Each fresh poll comes with its projections about how the electoral map will be coloured in and the seats divided between the parties. Those projections inevitably involve assumptions about how the swings indicated by the national poll will apply in the 73 constituency seats.
A simple and common assumption is uniform swing: that the swings will be the same everywhere. A more sophisticated approach (e.g. that of Ballot Box Scotland) assumes that the regional distribution of a party’s vote – where it is strong and where it is weak – will stay roughly the same as its overall vote goes up or down.
But neither of these really tracks regional differences in swings for the simple reason that an individual poll contains too few voters from each region to draw reliable conclusions about the way the winds are blowing. To do that, we need to pool several polls. Given that there are eight Scottish electoral regions, combining the eight most recent polls means that the pooled sample in each region (with the exception of the less populous Highlands & Islands) is of roughly the size of a single national poll – with those familiar ±3-point margins of error.
That’s what’s done for the table below. It shows that, not surprisingly for a politically diverse country, the changes in vote shares and the swings to and from the SNP since the last Holyrood election (in May 2016) vary quite a lot. Brexit having occupied much political attention since, the Remain/Leave balance in a region is a likely reason for some of these differences: the SNP gains and Conservative losses are largest in EU-loving Lothian while there is a swing to the Conservatives in the (relatively) Eurosceptic Highlands & Islands.

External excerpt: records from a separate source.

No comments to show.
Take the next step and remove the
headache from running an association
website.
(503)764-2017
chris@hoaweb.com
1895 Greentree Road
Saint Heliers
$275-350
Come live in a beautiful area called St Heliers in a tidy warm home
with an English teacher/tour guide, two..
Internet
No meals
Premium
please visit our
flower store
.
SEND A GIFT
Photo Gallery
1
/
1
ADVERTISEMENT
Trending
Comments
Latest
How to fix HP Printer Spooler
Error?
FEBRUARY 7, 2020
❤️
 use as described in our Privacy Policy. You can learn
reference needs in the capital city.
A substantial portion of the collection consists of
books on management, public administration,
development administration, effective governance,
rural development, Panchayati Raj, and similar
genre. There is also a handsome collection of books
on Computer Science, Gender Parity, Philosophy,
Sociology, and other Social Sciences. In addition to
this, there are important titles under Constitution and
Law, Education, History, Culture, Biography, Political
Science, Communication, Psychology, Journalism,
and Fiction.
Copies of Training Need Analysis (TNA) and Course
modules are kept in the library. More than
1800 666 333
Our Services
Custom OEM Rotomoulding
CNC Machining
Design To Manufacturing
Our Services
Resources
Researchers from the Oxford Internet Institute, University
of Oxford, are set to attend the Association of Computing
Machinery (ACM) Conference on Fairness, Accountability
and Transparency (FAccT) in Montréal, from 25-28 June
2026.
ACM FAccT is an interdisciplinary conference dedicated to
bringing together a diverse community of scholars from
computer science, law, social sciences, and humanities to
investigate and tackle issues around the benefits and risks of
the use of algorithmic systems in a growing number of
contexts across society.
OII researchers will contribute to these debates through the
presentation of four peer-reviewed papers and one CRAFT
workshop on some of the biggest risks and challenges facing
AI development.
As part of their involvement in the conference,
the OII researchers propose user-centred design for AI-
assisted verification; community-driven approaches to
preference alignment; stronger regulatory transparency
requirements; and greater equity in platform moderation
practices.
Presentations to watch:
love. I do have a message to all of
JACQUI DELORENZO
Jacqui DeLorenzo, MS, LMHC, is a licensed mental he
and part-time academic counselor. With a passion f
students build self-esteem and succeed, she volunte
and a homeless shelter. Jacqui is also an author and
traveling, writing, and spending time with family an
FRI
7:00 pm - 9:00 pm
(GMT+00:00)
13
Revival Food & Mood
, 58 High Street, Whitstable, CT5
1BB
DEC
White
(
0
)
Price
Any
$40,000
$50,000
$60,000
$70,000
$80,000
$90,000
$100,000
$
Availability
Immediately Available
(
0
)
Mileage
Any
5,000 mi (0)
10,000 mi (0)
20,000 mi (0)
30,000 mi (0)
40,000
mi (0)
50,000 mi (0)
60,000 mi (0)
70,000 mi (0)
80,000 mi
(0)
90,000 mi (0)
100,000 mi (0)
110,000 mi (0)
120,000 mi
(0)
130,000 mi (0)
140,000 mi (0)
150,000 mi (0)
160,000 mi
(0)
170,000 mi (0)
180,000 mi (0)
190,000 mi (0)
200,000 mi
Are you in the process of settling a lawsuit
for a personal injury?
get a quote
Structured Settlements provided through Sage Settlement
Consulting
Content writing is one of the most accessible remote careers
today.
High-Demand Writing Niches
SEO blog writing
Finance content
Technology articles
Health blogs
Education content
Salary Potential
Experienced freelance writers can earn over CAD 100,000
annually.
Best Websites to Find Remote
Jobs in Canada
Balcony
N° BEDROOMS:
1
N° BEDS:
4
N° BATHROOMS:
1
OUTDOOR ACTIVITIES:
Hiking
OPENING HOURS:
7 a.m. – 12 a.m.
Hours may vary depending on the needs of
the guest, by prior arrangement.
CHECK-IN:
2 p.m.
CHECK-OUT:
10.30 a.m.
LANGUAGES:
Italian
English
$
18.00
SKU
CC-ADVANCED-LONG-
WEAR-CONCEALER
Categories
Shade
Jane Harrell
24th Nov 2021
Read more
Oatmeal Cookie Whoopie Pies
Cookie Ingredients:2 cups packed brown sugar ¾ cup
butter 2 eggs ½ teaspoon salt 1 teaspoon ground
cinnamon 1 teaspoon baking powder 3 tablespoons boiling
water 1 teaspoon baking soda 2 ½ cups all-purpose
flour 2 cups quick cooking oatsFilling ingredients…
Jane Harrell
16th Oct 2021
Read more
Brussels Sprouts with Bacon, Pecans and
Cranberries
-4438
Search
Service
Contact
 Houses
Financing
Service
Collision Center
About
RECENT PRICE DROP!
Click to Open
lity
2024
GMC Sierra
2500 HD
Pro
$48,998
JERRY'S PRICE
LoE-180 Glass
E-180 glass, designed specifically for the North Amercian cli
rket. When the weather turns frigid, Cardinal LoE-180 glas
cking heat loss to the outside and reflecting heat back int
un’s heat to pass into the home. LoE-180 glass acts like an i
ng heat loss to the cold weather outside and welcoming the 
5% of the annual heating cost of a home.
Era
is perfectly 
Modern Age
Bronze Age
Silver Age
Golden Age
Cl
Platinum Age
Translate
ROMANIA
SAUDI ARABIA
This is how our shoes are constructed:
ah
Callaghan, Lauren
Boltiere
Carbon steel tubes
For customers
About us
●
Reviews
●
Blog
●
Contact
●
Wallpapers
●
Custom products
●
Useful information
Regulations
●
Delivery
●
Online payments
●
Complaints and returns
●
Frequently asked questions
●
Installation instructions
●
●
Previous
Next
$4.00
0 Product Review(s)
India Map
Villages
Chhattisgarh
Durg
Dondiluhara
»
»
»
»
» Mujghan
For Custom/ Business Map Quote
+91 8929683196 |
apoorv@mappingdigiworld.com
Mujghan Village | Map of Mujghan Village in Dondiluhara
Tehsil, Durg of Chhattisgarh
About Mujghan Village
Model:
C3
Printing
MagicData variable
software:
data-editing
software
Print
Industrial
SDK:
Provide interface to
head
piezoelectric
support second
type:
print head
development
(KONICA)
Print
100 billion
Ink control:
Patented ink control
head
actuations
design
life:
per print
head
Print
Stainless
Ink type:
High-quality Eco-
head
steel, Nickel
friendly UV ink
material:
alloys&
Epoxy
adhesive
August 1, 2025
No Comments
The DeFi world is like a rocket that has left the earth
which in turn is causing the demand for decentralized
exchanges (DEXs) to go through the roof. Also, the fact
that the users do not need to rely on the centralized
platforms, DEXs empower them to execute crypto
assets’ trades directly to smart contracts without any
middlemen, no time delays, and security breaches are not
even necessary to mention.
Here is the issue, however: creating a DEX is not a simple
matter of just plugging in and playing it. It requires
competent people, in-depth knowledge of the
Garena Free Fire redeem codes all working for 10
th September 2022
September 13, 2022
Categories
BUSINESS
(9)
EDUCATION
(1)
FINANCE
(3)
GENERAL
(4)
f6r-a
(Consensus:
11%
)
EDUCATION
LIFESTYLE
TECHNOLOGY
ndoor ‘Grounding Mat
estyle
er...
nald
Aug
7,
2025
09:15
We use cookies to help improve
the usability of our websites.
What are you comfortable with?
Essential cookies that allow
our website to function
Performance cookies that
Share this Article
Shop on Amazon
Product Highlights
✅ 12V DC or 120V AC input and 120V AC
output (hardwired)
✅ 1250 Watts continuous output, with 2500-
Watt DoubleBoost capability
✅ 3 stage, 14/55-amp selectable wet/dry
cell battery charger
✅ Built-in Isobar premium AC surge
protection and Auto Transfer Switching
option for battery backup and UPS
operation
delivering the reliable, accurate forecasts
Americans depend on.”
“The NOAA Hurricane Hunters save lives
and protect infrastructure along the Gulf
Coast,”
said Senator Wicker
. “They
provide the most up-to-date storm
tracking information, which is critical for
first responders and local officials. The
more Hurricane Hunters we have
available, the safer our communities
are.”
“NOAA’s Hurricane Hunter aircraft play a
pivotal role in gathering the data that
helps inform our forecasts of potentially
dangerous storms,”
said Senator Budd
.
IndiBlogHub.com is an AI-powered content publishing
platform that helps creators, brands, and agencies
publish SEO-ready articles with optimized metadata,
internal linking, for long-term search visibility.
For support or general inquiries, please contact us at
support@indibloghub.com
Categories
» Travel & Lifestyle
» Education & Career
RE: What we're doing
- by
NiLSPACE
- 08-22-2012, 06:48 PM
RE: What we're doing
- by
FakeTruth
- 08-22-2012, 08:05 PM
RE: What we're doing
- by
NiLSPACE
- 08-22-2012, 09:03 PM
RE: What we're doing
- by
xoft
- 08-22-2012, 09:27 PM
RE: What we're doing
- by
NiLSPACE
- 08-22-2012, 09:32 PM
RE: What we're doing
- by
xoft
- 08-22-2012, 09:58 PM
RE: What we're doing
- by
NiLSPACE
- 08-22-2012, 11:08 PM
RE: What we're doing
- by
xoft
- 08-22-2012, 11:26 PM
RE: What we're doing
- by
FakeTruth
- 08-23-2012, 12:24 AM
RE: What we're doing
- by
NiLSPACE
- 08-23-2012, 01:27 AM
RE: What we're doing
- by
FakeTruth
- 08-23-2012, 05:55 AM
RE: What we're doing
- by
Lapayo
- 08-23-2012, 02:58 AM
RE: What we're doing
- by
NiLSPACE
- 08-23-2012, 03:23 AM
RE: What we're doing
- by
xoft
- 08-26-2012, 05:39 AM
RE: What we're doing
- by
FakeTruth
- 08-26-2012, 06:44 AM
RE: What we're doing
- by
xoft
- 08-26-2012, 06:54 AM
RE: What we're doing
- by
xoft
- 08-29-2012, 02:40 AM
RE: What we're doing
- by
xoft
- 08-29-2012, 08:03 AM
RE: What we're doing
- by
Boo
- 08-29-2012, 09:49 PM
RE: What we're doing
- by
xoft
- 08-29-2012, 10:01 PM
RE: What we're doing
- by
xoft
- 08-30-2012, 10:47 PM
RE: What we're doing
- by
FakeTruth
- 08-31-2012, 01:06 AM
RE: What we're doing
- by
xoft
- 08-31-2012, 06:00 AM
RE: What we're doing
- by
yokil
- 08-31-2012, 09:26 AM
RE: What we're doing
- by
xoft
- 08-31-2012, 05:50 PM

What does this do to seat projections? Not that much, given that the SNP remains warm favourite for the large majority of seats. But, in a context where every marginal matters for that potential SNP majority, eyes should be on seats like Ayr and Edinburgh Central. Both are on a knife-edge based on uniform swing but, if we base the prediction on regional swing instead, the Conservatives hold off the SNP in Ayr but Angus Robertson takes Edinburgh Central with something to spare.
Of course, winning seats in Edinburgh requires the SNP to hold off some concerted Unionist tactical voting. Even regional swing cannot take account of all local circumstances. But, without enough polls to give us a sample large enough to predict seat-by-seat, it’s all we’ve got – and definitely an improvement on uniform swing.